BCG’s new employee satisfaction survey with over 11,000 workers in eight countries, including India, Australia, Japan, the US, the UK, Canada, France, and Germany, found that 28% of workers do not see themselves with their current employer within a year.

With 26% of the Indian employees surveyed at risk of leaving next year, the task for employers in the country is as challenging as it is for its global peers. The key will be for employers to prioritize and invest in the most optimal way to understand what matters to their employees.

However, when employees were asked to make choices between different aspects of work—simulating a purchase decision—emotional needs crept into the top five. Pay and hours still dominated as the top two choices, but feeling fairly treated and respected, feeling like I have job security, and doing work I enjoy—all emotional needs—moved into third, fourth, and fifth places respectively.

Most significantly, when the 20+ work attributes from the survey were correlated with employees’ stated intention to stay in or leave their jobs, functional benefits—including pay—dropped toward the bottom of the list, and emotional factors dominated the top five most important factors: job security, being treated fairly and respected, enjoyable work, feeling valued and appreciated, and feeling supported. If companies want to keep their employees, they need to meet these emotional needs.

Setting retention aside, that same employee comparison shows that great managers are also associated with a 3.2x increase in employee motivation, a 13.9x increase in job satisfaction, and a significant increase in feelings of inclusion.

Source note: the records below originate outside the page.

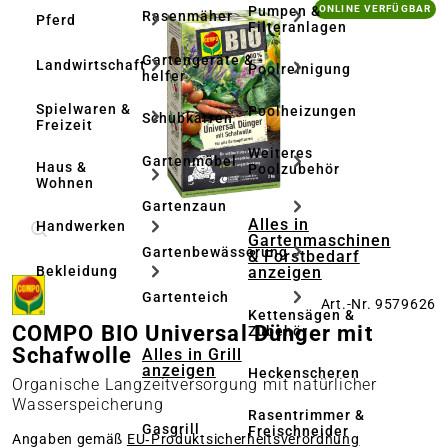
Bildergalerie überspringen
Pumpen &
ONLINE VERFÜGBAR
Rasenmäher
Pferd
Filteranlagen
Gartengeräte & -
Landwirtschaft
Poolreinigung
helfer
Spielwaren &
Poolheizungen
Schubkarren
Freizeit
Weiteres
Gartenmöbel
Haus &
Poolzubehör
Wohnen
Gartenzaun
Alles in
Handwerken
Gartenmaschinen
Gartenbewässerung
& Forstbedarf
anzeigen
Bekleidung
Gartenteich
Art.-Nr. 9579626
Kettensägen &
COMPO BIO Universal Dünger mit
Zubehör
Schafwolle
Alles in Grill
anzeigen
Heckenscheren
Organische Langzeitversorgung mit natürlicher
Wasserspeicherung
Rasentrimmer &
Gasgrill
Freischneider
Angaben gemäß
EU‑Produktsicherheitsverordnung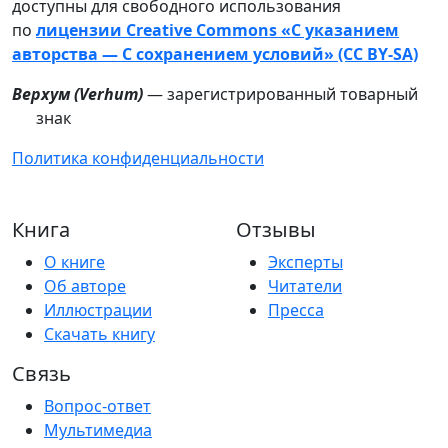
доступны для свободного использования
по
лицензии Creative Commons «С указанием
авторства — С сохранением условий» (CC BY-SA)
Верхум (
Verhum
)
— зарегистрированный товарный
знак
Политика конфиденциальности
Книга
Отзывы
О книге
Эксперты
Об авторе
Читатели
Иллюстрации
Пресса
Скачать книгу
Связь
Вопрос-ответ
Мультимедиа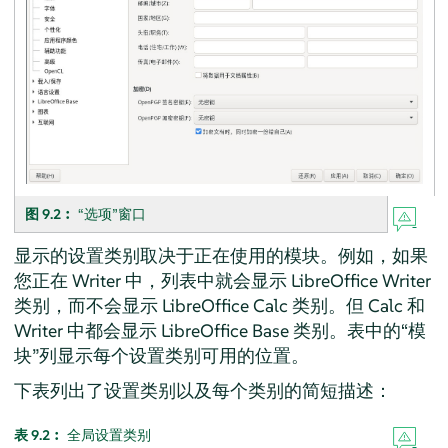
图 9.2︰
“选项”窗口
显示的设置类别取决于正在使用的模块。例如，如果
您正在 Writer 中，列表中就会显示 LibreOffice Writer
类别，而不会显示 LibreOffice Calc 类别。但 Calc 和
Writer 中都会显示 LibreOffice Base 类别。表中的“模
块”列显示每个设置类别可用的位置。
下表列出了设置类别以及每个类别的简短描述：
表 9.2︰
全局设置类别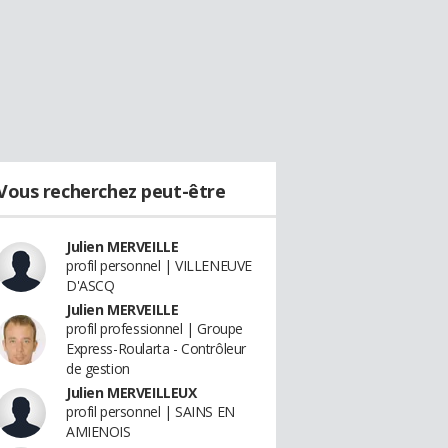
Vous recherchez peut-être
Julien MERVEILLE
profil personnel | VILLENEUVE
D'ASCQ
Julien MERVEILLE
profil professionnel | Groupe
Express-Roularta - Contrôleur
de gestion
Julien MERVEILLEUX
profil personnel | SAINS EN
AMIENOIS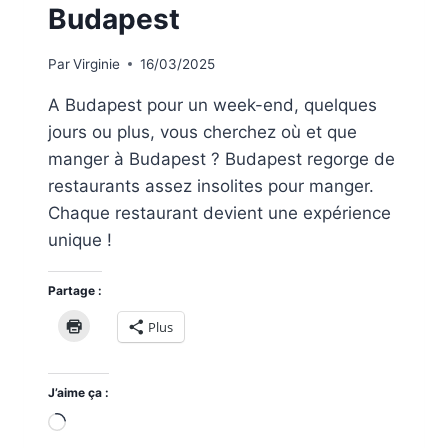
Budapest
Par
Virginie
16/03/2025
A Budapest pour un week-end, quelques
jours ou plus, vous cherchez où et que
manger à Budapest ? Budapest regorge de
restaurants assez insolites pour manger.
Chaque restaurant devient une expérience
unique !
Partage :
Plus
J’aime ça :
Chargement…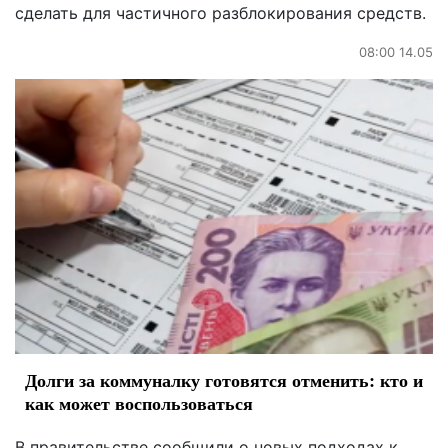
сделать для частичного разблокирования средств.
08:00 14.05
Долги за коммуналку готовятся отменить: кто и
как может воспользоваться
В правительстве сообщили о новых подходах к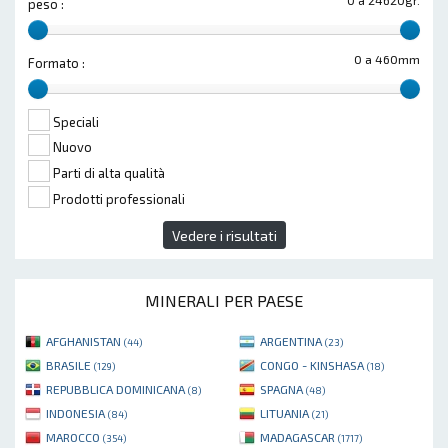
0 a 24620gr.
peso :
0 a 460mm
Formato :
Speciali
Nuovo
Parti di alta qualità
Prodotti professionali
Vedere i risultati
MINERALI PER PAESE
AFGHANISTAN
ARGENTINA
(44)
(23)
BRASILE
CONGO - KINSHASA
(129)
(18)
REPUBBLICA DOMINICANA
SPAGNA
(8)
(48)
INDONESIA
LITUANIA
(84)
(21)
MAROCCO
MADAGASCAR
(354)
(1717)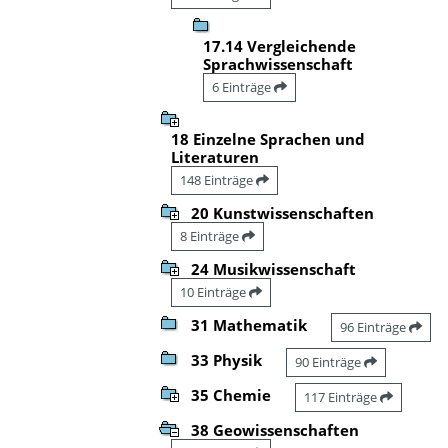
17.14 Vergleichende
Sprachwissenschaft
6 Einträge
18 Einzelne Sprachen und
Literaturen
148 Einträge
20 Kunstwissenschaften
8 Einträge
24 Musikwissenschaft
10 Einträge
31 Mathematik
96 Einträge
33 Physik
90 Einträge
35 Chemie
117 Einträge
38 Geowissenschaften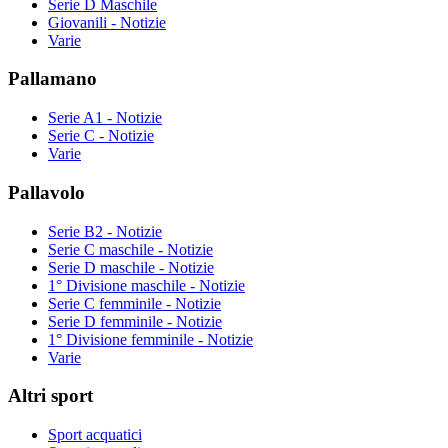
Serie D Maschile
Giovanili - Notizie
Varie
Pallamano
Serie A1 - Notizie
Serie C - Notizie
Varie
Pallavolo
Serie B2 - Notizie
Serie C maschile - Notizie
Serie D maschile - Notizie
1° Divisione maschile - Notizie
Serie C femminile - Notizie
Serie D femminile - Notizie
1° Divisione femminile - Notizie
Varie
Altri sport
Sport acquatici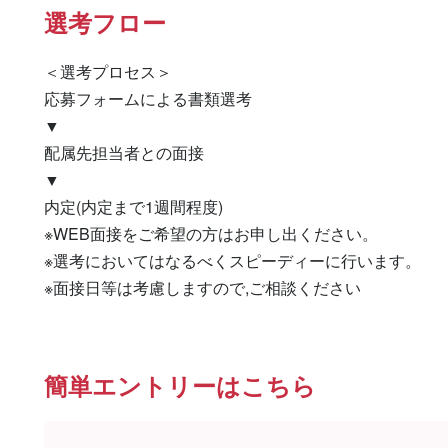
選考フロー
＜選考プロセス＞

応募フォームによる書類選考

▼

配属先担当者との面接

▼

内定(内定まで1週間程度)

※WEB面接をご希望の方はお申し出ください。

※選考においてはなるべくスピーディーに行います。

※面接日等は考慮しますので,ご相談ください
簡単エントリーはこちら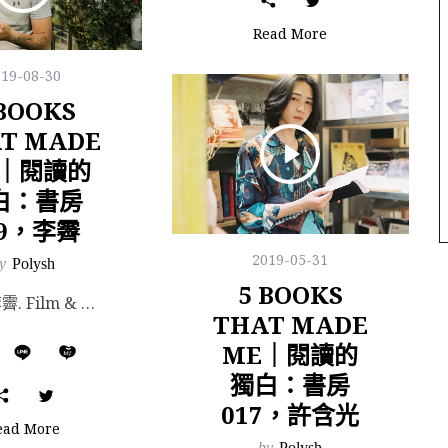
Read More
019-08-30
 BOOKS
T MADE
E｜閱讀的
白：書房
19，李霽
2019-05-31
y
Polysh
5 BOOKS
撰文/ 李霽. Film & Photography/ Manchi. 撰文/ 李霽. Fi...
THAT MADE
ME｜閱讀的
獨白：書房
017，許含光
ead More
by
Polysh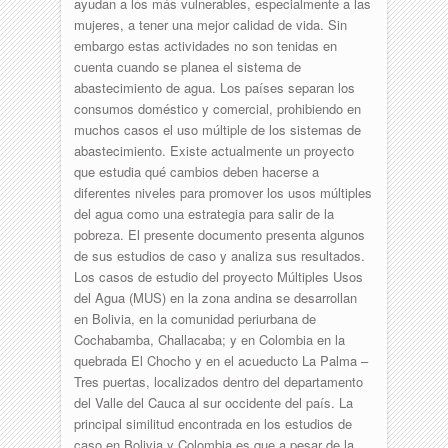
ayudan a los más vulnerables, especialmente a las
mujeres, a tener una mejor calidad de vida. Sin
embargo estas actividades no son tenidas en
cuenta cuando se planea el sistema de
abastecimiento de agua. Los países separan los
consumos doméstico y comercial, prohibiendo en
muchos casos el uso múltiple de los sistemas de
abastecimiento. Existe actualmente un proyecto
que estudia qué cambios deben hacerse a
diferentes niveles para promover los usos múltiples
del agua como una estrategia para salir de la
pobreza. El presente documento presenta algunos
de sus estudios de caso y analiza sus resultados.
Los casos de estudio del proyecto Múltiples Usos
del Agua (MUS) en la zona andina se desarrollan
en Bolivia, en la comunidad periurbana de
Cochabamba, Challacaba; y en Colombia en la
quebrada El Chocho y en el acueducto La Palma –
Tres puertas, localizados dentro del departamento
del Valle del Cauca al sur occidente del país. La
principal similitud encontrada en los estudios de
caso en Bolivia y Colombia es que a pesar de la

“Managers also play a key role in companies achieving their diversity, equity, and inclusion goals,” said Gabrielle Novacek, a managing director and partner at BCG, and co-leader of the team behind the study.

“We know that inclusion is critical if we want to attract, engage, and retain a diverse workforce. Reporting that they are satisfied with their manager correlated with employees’ feelings of inclusion rising by 36 points on our BCG BLISS index, which stands for Bias-Free, Leadership, Inclusion, Safety, and Support, and is a comprehensive, statistically rigorous tool that measures the drivers of inclusion and the value that it delivers.” Gabrielle added.

Further, strong dissatisfaction with managers was linked to a doubling of attrition risk, with 56% of employees with that sentiment at risk, compared with a global average of 28%.

Making a significant investment in upskilling all managers and incentivizing them to excel in their roles is the most impactful investment companies can make to retain their best workers.

It goes beyond just training. The survey results show that creating material step changes in managers’ capabilities drives significant value.

The next three levers most correlated with satisfying employees’ emotional needs—among 300 different workplace characteristics ranging from upskilling opportunities to working model and leadership sentiment—were (1) supportive leaders, (2) access to resources to do one’s work, and (3) access to opportunity regardless of background.

All three had an impact very similar to having a great manager, when taken in isolation—and pulling all four levers together reduces attrition risk from the baseline global average by about two-thirds, from 28% to 9%.

BCG’s research underscores a fundamental shift in the employer-employee dynamic. Today, many people are on the lookout for better job opportunities, and it is time for leaders to start treating their employees like customers.

This means companies need to use all their customer-focused capabilities such as deep discovery, sophisticated needs assessment, segmentation, personalization, design thinking, and true employee journeys.

It’s now clear that it’s not just factors like pay and benefits that matter to employees when deciding to stay in or leave a job—their emotional needs play the dominant role, and leaders who don’t tune into that fact do so at their peril.